How Barie Analyses a Competitor’s Pricing Strategy Across Their Top 50 SKUs and Identifies Exactly Where You Can Undercut
Competitive Intelligence · Firecrawl · Ahrefs · Explorium · Live Pricing Data · Updated April 2026
Barie pulls live pricing data across your competitor’s full product catalogue. It analyses price points by SKU, identifies bundle strategies and promotional discount patterns, maps where their pricing is weakest relative to buyer search intent, and delivers a structured pricing matrix with specific undercut recommendations. Not a screenshot of their homepage. A systematic analysis of their pricing logic.
Why competitive pricing research done manually produces the wrong answer
A head of e-commerce at a DTC skincare brand spent a Friday afternoon manually checking a competitor’s pricing across their best-selling product lines. She opened their website, noted the prices for the main products, spotted what appeared to be a permanent discount on their hero bundle, and concluded that the competitor was running a value-led strategy targeting price-sensitive buyers.
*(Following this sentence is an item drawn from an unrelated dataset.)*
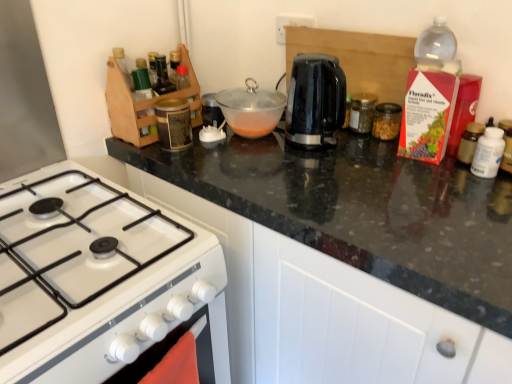 The image size is (512, 384). In order to click on free spot in front of clear glass jar at center, which ranks as the 3th kitchen appliance in left-to-right order in this screenshot , I will do `click(368, 152)`. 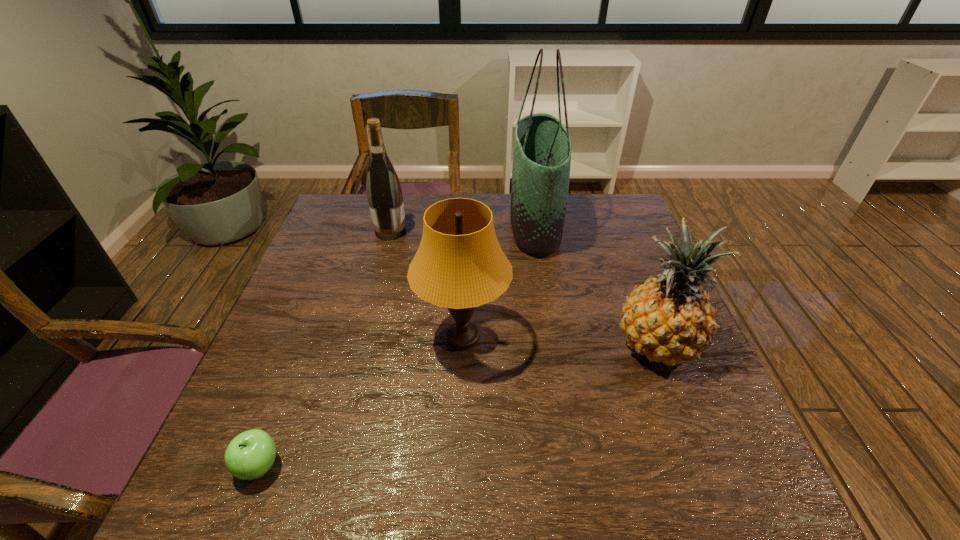 Identify which object is located as the second nearest to the tote bag. Please provide its 2D coordinates. Your answer should be formatted as a tuple, i.e. [(x, y)], where the tuple contains the x and y coordinates of a point satisfying the conditions above.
She adjusted her own bundle pricing down by 12% on the assumption she needed to compete on price in the same tier.
What she had missed: the competitor’s hero bundle discount was a promotional price that had been running for 11 days and was about to revert. Their everyday pricing on individual SKUs was actually 18% higher than her existing prices. Their highest-traffic organic search terms, pulled from Ahrefs, showed that buyers arriving at their site were searching for premium ingredient claims, not price. The competitor was positioning upmarket, not downmarket. A 12% price reduction was the opposite of the correct move.
Manual pricing research captures a moment. It does not capture the pattern. Understanding what a competitor is actually doing with their pricing requires data across their full SKU range, over time, with the organic search intent of the buyers they are targeting layered in.
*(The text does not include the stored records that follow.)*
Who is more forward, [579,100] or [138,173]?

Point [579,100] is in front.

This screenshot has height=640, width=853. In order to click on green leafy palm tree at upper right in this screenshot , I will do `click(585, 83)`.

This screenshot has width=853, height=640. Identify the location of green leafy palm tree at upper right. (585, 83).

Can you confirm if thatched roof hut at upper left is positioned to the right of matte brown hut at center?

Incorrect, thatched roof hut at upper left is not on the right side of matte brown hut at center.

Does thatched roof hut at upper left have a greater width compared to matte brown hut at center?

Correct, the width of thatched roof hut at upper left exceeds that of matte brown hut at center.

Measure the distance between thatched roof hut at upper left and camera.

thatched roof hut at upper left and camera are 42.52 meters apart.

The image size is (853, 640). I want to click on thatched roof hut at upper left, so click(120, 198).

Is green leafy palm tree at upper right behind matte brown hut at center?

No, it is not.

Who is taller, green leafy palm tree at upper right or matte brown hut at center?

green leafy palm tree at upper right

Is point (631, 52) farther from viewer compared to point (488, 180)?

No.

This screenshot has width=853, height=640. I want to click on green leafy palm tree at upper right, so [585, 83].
Barie connects the connectors before it starts the research: This task uses three connectors together. Firecrawl retrieves live pricing across all 50 SKUs directly from the competitor’s product pages. Ahrefs shows which of those SKUs are receiving high organic traffic and what buyers search for before arriving. Explorium adds estimated revenue and transaction volume signals to confirm which price points are actually converting. The analysis draws from all three simultaneously rather than treating each as a separate step.
Your prompt
Task prompt: “Analyse my competitor’s pricing strategy across their top 50 SKUs and identify where I can undercut.”
One sentence. The first thing Barie does before retrieving a single price is activate the connectors that will make the pricing data interpretable. Here is exactly how the workflow runs, starting with the connector activation.
Step 1: Three connectors activated before the research begins
CONNECTORS ACTIVATED FIRST
Before Barie retrieves a single price point, it activates the three connectors that turn raw pricing data into a meaningful competitive analysis. A list of prices without context is not a pricing strategy. The connectors provide the context that makes the numbers interpretable. Firecrawl handles the live data retrieval. Ahrefs confirms which SKUs are actually driving traffic and what search intent sits behind buyer behaviour. Explorium adds the revenue intelligence layer that shows where the competitor’s pricing is generating conversion activity.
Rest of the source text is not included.